In order to use this decoder you need to have `ROOT` installed in your virtual environment. If you don't have it, you can install it by running:

**_UNDER TESTING_**

```bash
# INSIDE THE VIRTUAL ENVIRONMENT (you have source env.sh before)

git clone --branch latest-stable --depth=1 https://github.com/root-project/root.git root_src

mkdir root_build root_install && cd root_build

cmake -DCMAKE_INSTALL_PREFIX=../root_install -Ddataframe=OFF ../root_src

cmake --build . -- install -j1
```

If some error appears during the installation related with Roofit, just disable it by adding the command ``-Droofit=OFF`` on the cmake.

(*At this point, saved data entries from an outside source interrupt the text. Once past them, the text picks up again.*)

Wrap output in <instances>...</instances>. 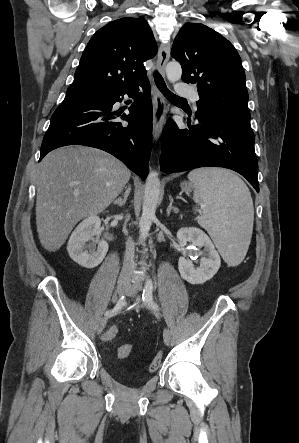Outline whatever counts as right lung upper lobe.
Instances as JSON below:
<instances>
[{"mask_svg":"<svg viewBox=\"0 0 299 443\" xmlns=\"http://www.w3.org/2000/svg\"><path fill=\"white\" fill-rule=\"evenodd\" d=\"M157 45L142 17L121 18L99 29L88 42L70 87L112 91L146 80L143 62Z\"/></svg>","mask_w":299,"mask_h":443,"instance_id":"right-lung-upper-lobe-1","label":"right lung upper lobe"}]
</instances>
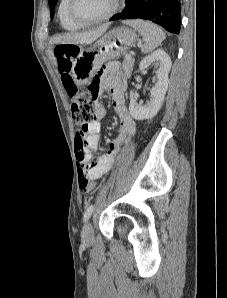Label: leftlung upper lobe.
Masks as SVG:
<instances>
[{
	"label": "left lung upper lobe",
	"instance_id": "5c2ea615",
	"mask_svg": "<svg viewBox=\"0 0 227 298\" xmlns=\"http://www.w3.org/2000/svg\"><path fill=\"white\" fill-rule=\"evenodd\" d=\"M56 1H57V0H48V3H49L51 12L53 11V9H54V7H55ZM52 16H53V15L51 14V17H52Z\"/></svg>",
	"mask_w": 227,
	"mask_h": 298
}]
</instances>
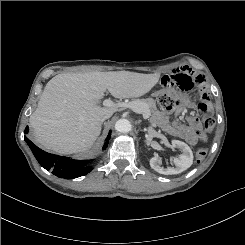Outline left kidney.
<instances>
[{"instance_id":"5707ae66","label":"left kidney","mask_w":245,"mask_h":245,"mask_svg":"<svg viewBox=\"0 0 245 245\" xmlns=\"http://www.w3.org/2000/svg\"><path fill=\"white\" fill-rule=\"evenodd\" d=\"M173 148H178L181 151L179 157L174 158V166L173 167H164L161 164V161L158 157H152L150 159V166L156 172L164 175H172L179 174L186 169H188L193 164V153L190 147L180 141V140H172L171 142Z\"/></svg>"}]
</instances>
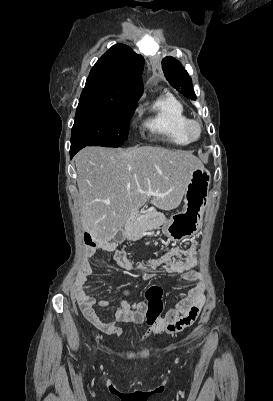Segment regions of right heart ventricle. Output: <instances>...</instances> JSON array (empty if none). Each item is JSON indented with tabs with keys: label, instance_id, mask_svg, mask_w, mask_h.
I'll return each mask as SVG.
<instances>
[{
	"label": "right heart ventricle",
	"instance_id": "obj_1",
	"mask_svg": "<svg viewBox=\"0 0 273 401\" xmlns=\"http://www.w3.org/2000/svg\"><path fill=\"white\" fill-rule=\"evenodd\" d=\"M149 117L144 126L154 135L177 146L190 142L183 133L185 123L190 119L185 105L175 96L165 94L155 99L148 107ZM139 111H142L140 108Z\"/></svg>",
	"mask_w": 273,
	"mask_h": 401
}]
</instances>
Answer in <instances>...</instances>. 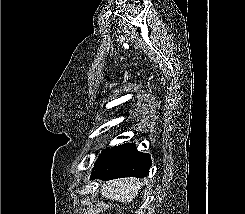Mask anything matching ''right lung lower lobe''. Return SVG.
<instances>
[{"instance_id":"98d812e1","label":"right lung lower lobe","mask_w":245,"mask_h":214,"mask_svg":"<svg viewBox=\"0 0 245 214\" xmlns=\"http://www.w3.org/2000/svg\"><path fill=\"white\" fill-rule=\"evenodd\" d=\"M120 153L118 167L108 173L93 175L91 179L104 181L123 177H145L151 167L150 155L136 150L134 144H123L118 147Z\"/></svg>"}]
</instances>
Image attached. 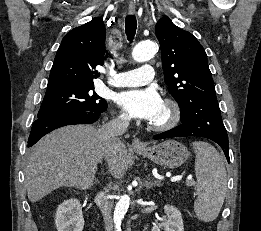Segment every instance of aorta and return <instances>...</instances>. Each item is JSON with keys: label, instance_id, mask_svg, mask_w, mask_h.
<instances>
[{"label": "aorta", "instance_id": "aorta-1", "mask_svg": "<svg viewBox=\"0 0 261 231\" xmlns=\"http://www.w3.org/2000/svg\"><path fill=\"white\" fill-rule=\"evenodd\" d=\"M157 49V45L153 41H143L134 47L132 57L137 62H145L154 57ZM129 205L130 197L128 195H123L118 200L114 210V223L116 231H121V222L127 213Z\"/></svg>", "mask_w": 261, "mask_h": 231}]
</instances>
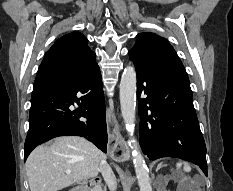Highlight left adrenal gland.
I'll return each mask as SVG.
<instances>
[{
	"label": "left adrenal gland",
	"instance_id": "obj_1",
	"mask_svg": "<svg viewBox=\"0 0 233 191\" xmlns=\"http://www.w3.org/2000/svg\"><path fill=\"white\" fill-rule=\"evenodd\" d=\"M159 168H161V164L157 167L156 171H158Z\"/></svg>",
	"mask_w": 233,
	"mask_h": 191
}]
</instances>
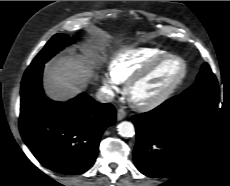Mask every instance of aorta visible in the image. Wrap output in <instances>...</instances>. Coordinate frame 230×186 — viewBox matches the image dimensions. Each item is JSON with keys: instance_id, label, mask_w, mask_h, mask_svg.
<instances>
[{"instance_id": "762f6f07", "label": "aorta", "mask_w": 230, "mask_h": 186, "mask_svg": "<svg viewBox=\"0 0 230 186\" xmlns=\"http://www.w3.org/2000/svg\"><path fill=\"white\" fill-rule=\"evenodd\" d=\"M118 133L120 136L129 138L133 137L135 134L134 125L131 122L123 121L118 126Z\"/></svg>"}]
</instances>
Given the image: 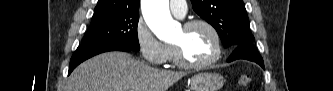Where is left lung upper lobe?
<instances>
[{
	"instance_id": "1",
	"label": "left lung upper lobe",
	"mask_w": 333,
	"mask_h": 91,
	"mask_svg": "<svg viewBox=\"0 0 333 91\" xmlns=\"http://www.w3.org/2000/svg\"><path fill=\"white\" fill-rule=\"evenodd\" d=\"M194 11L218 32L225 47L254 42L242 0H191Z\"/></svg>"
}]
</instances>
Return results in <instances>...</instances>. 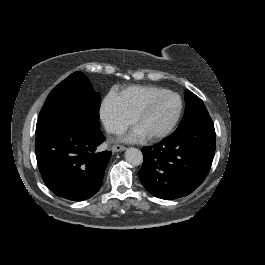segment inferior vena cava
Instances as JSON below:
<instances>
[{
  "instance_id": "obj_1",
  "label": "inferior vena cava",
  "mask_w": 265,
  "mask_h": 265,
  "mask_svg": "<svg viewBox=\"0 0 265 265\" xmlns=\"http://www.w3.org/2000/svg\"><path fill=\"white\" fill-rule=\"evenodd\" d=\"M105 129L108 133H111V134H118V133H121L123 131L121 125H119L117 123L110 122V121L105 123Z\"/></svg>"
}]
</instances>
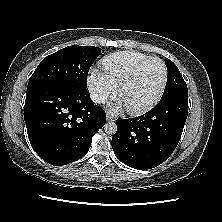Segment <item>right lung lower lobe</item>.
I'll use <instances>...</instances> for the list:
<instances>
[{"mask_svg": "<svg viewBox=\"0 0 222 222\" xmlns=\"http://www.w3.org/2000/svg\"><path fill=\"white\" fill-rule=\"evenodd\" d=\"M28 138L47 163L65 165L82 158L106 122L87 89L44 84L27 91L24 109Z\"/></svg>", "mask_w": 222, "mask_h": 222, "instance_id": "1", "label": "right lung lower lobe"}]
</instances>
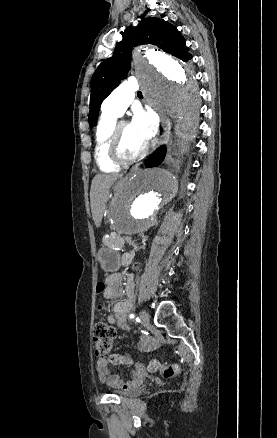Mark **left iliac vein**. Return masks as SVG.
<instances>
[{"label":"left iliac vein","mask_w":277,"mask_h":438,"mask_svg":"<svg viewBox=\"0 0 277 438\" xmlns=\"http://www.w3.org/2000/svg\"><path fill=\"white\" fill-rule=\"evenodd\" d=\"M140 320H141V323H142L143 325L148 324L149 321H150L149 313L146 312L145 310H142V311L140 312Z\"/></svg>","instance_id":"obj_1"}]
</instances>
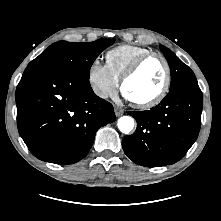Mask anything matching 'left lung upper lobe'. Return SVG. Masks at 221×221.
Returning a JSON list of instances; mask_svg holds the SVG:
<instances>
[{
  "instance_id": "5c2ea615",
  "label": "left lung upper lobe",
  "mask_w": 221,
  "mask_h": 221,
  "mask_svg": "<svg viewBox=\"0 0 221 221\" xmlns=\"http://www.w3.org/2000/svg\"><path fill=\"white\" fill-rule=\"evenodd\" d=\"M160 49L167 59L171 71L170 90L186 83L197 82L193 71L187 65H185L170 49L162 45H160Z\"/></svg>"
}]
</instances>
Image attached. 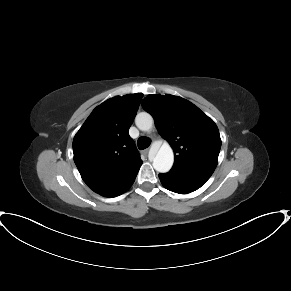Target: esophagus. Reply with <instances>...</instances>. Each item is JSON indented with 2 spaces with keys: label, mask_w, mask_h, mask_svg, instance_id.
<instances>
[{
  "label": "esophagus",
  "mask_w": 291,
  "mask_h": 291,
  "mask_svg": "<svg viewBox=\"0 0 291 291\" xmlns=\"http://www.w3.org/2000/svg\"><path fill=\"white\" fill-rule=\"evenodd\" d=\"M148 152H149V149H146V150L144 151L145 154H148Z\"/></svg>",
  "instance_id": "1"
}]
</instances>
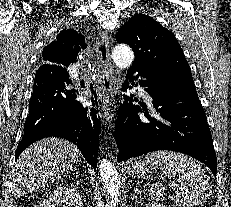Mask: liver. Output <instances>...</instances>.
Masks as SVG:
<instances>
[{
  "mask_svg": "<svg viewBox=\"0 0 231 207\" xmlns=\"http://www.w3.org/2000/svg\"><path fill=\"white\" fill-rule=\"evenodd\" d=\"M80 155L76 145L60 138H45L32 144L15 164L12 194L20 197L54 182Z\"/></svg>",
  "mask_w": 231,
  "mask_h": 207,
  "instance_id": "1",
  "label": "liver"
}]
</instances>
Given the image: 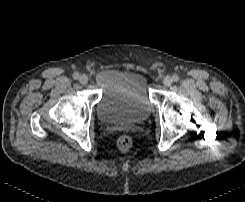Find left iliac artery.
I'll return each mask as SVG.
<instances>
[{"label": "left iliac artery", "instance_id": "44dca946", "mask_svg": "<svg viewBox=\"0 0 245 202\" xmlns=\"http://www.w3.org/2000/svg\"><path fill=\"white\" fill-rule=\"evenodd\" d=\"M172 79H173L174 82H177V81H179V76L178 75H173Z\"/></svg>", "mask_w": 245, "mask_h": 202}]
</instances>
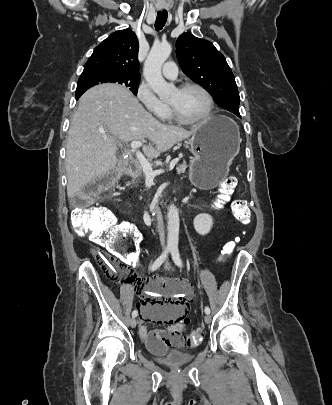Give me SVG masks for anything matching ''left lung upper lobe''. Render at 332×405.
I'll list each match as a JSON object with an SVG mask.
<instances>
[{
  "instance_id": "obj_1",
  "label": "left lung upper lobe",
  "mask_w": 332,
  "mask_h": 405,
  "mask_svg": "<svg viewBox=\"0 0 332 405\" xmlns=\"http://www.w3.org/2000/svg\"><path fill=\"white\" fill-rule=\"evenodd\" d=\"M176 55L182 71L207 89L219 106L228 111L239 106L235 77L211 42L183 33L176 42Z\"/></svg>"
}]
</instances>
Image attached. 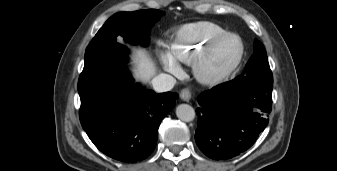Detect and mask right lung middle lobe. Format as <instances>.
I'll return each instance as SVG.
<instances>
[{
    "instance_id": "right-lung-middle-lobe-1",
    "label": "right lung middle lobe",
    "mask_w": 337,
    "mask_h": 171,
    "mask_svg": "<svg viewBox=\"0 0 337 171\" xmlns=\"http://www.w3.org/2000/svg\"><path fill=\"white\" fill-rule=\"evenodd\" d=\"M165 13L156 9L139 10L133 12H120L110 17L99 29L95 37L86 48L85 56L99 47L109 44H119L117 37H123L131 44H149L152 26Z\"/></svg>"
}]
</instances>
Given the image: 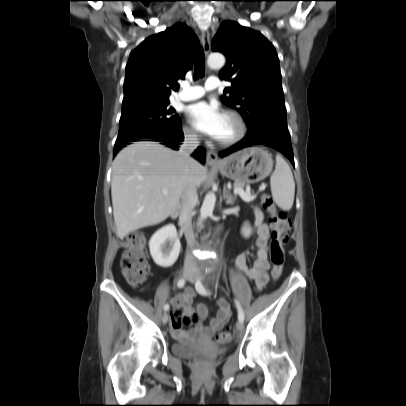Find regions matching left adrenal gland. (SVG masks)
<instances>
[{"instance_id":"1","label":"left adrenal gland","mask_w":406,"mask_h":406,"mask_svg":"<svg viewBox=\"0 0 406 406\" xmlns=\"http://www.w3.org/2000/svg\"><path fill=\"white\" fill-rule=\"evenodd\" d=\"M223 198H224V200H226L227 205L234 204L235 198L229 195V191L227 190L226 185H224V188H223Z\"/></svg>"}]
</instances>
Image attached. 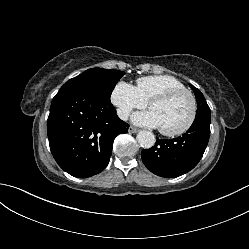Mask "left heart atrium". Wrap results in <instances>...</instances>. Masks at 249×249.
<instances>
[{"label":"left heart atrium","mask_w":249,"mask_h":249,"mask_svg":"<svg viewBox=\"0 0 249 249\" xmlns=\"http://www.w3.org/2000/svg\"><path fill=\"white\" fill-rule=\"evenodd\" d=\"M132 120L134 123L139 125L159 127V121L152 111L136 113L133 115Z\"/></svg>","instance_id":"obj_1"}]
</instances>
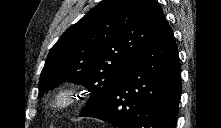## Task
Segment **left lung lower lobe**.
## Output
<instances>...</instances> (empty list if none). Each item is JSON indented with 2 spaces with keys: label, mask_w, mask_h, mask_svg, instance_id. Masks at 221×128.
Instances as JSON below:
<instances>
[{
  "label": "left lung lower lobe",
  "mask_w": 221,
  "mask_h": 128,
  "mask_svg": "<svg viewBox=\"0 0 221 128\" xmlns=\"http://www.w3.org/2000/svg\"><path fill=\"white\" fill-rule=\"evenodd\" d=\"M181 69L168 25L139 54L111 95L80 116L118 128H174L181 97Z\"/></svg>",
  "instance_id": "0a47b994"
}]
</instances>
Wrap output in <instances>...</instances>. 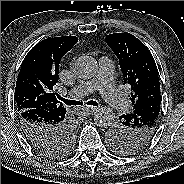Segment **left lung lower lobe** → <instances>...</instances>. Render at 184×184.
<instances>
[{"label":"left lung lower lobe","instance_id":"left-lung-lower-lobe-1","mask_svg":"<svg viewBox=\"0 0 184 184\" xmlns=\"http://www.w3.org/2000/svg\"><path fill=\"white\" fill-rule=\"evenodd\" d=\"M160 103H161V99H159V98H154V99L144 103L141 107H139L136 110L135 116H137V118H140V117H144V115H149V113L153 114L158 109H160ZM145 119H147V118H145Z\"/></svg>","mask_w":184,"mask_h":184}]
</instances>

After that, every time you log in, you need to source ROOT, or you can edit ``env.sh`` and add this command:

``source ../root_install/bin/thisroot.sh``


## 01_Process

This script is used to convert the raw `.hdf5` files into `waffles` classes and save it locally in `.pkl` format. In order to run this script make sure you have a `waffles/data` folder to store the output files. In summary what this script does is:
```python
import waffles.input_output.raw_hdf5_reader as reader

rucio_files = f"/eos/experiment/neutplatform/protodune/experiments/ProtoDUNE-II/PDS_Commissioning/waffles/1_rucio_paths/028602.txt"
allfilepath = reader.get_filepaths_from_rucio(rucio_filepath)
waveformset = reader.WaveformSet_from_hdf5_files( filepaths[:int(file_lim)], read_full_streaming_data = False)
with open(f"data/{run}_full_wfset_raw.pkl", "wb") as f:
            pickle.dump(wfset, f)
```
Some decorators are included to require the user inputs, such as the run number and the number of files to process. This allows the analysers to have a common starting point and avoid the need to change the code every time they want to process a new run.

## 02_RawAna

Following the same structure as the previous script, this one reads the `WaveformSet` objects stored in the `.pkl` files from `01_Process` and performs some basic analysis. The goal of this script is to provide the user quick visualization of the BasicAnalysis output channel by channel. Make sure you have a `waffles/config/run_number.json` folder and file with the input parameters for the analysis. A template for these configuration files could be:

```python
{
    "standard": {                                       #analysis_label
                    "base_lim": [0, 70, 900, 1000],     #limits for the baseline computation
                    "int_ll": 50,                       #lower limit for the integral computation
                    "int_ul": 130,                      #upper limit for the integral computation
                    "amp_ll": 0,                        #lower limit for the amplitude computation
                    "amp_ul": 1000                      #upper limit for the amplitude computation
                },
    "avanced": { ... }
}

```

After filtering the full `WaveformSet` object, a plot will be displayed using `plot_ChannelWsGrid` from the `waffles.plotting` module. This plot will show 10 `Waveform` objects together with the baseline and analysis limits. Additionally, the analyser can plot the waveforms objects using the `plot_WaveformAdcs` function from the same module with a loop as follows:
```python
    for wf in filter_wfset.waveforms:
        plot_WaveformAdcs(  wf, figure = figure,
                            plot_analysis_markers = True,
                            show_baseline_limits = True, 
                            show_baseline = True,
                            show_general_integration_limits = True,
                            show_general_amplitude_limits = True,
                            show_spotted_peaks = True,
                            show_peaks_integration_limits = False)
```
## 07_save_structured_from_config.py
This script is used to convert the raw `.hdf5` files into `waffles` classes and save it in a compressed `.hdf5` format.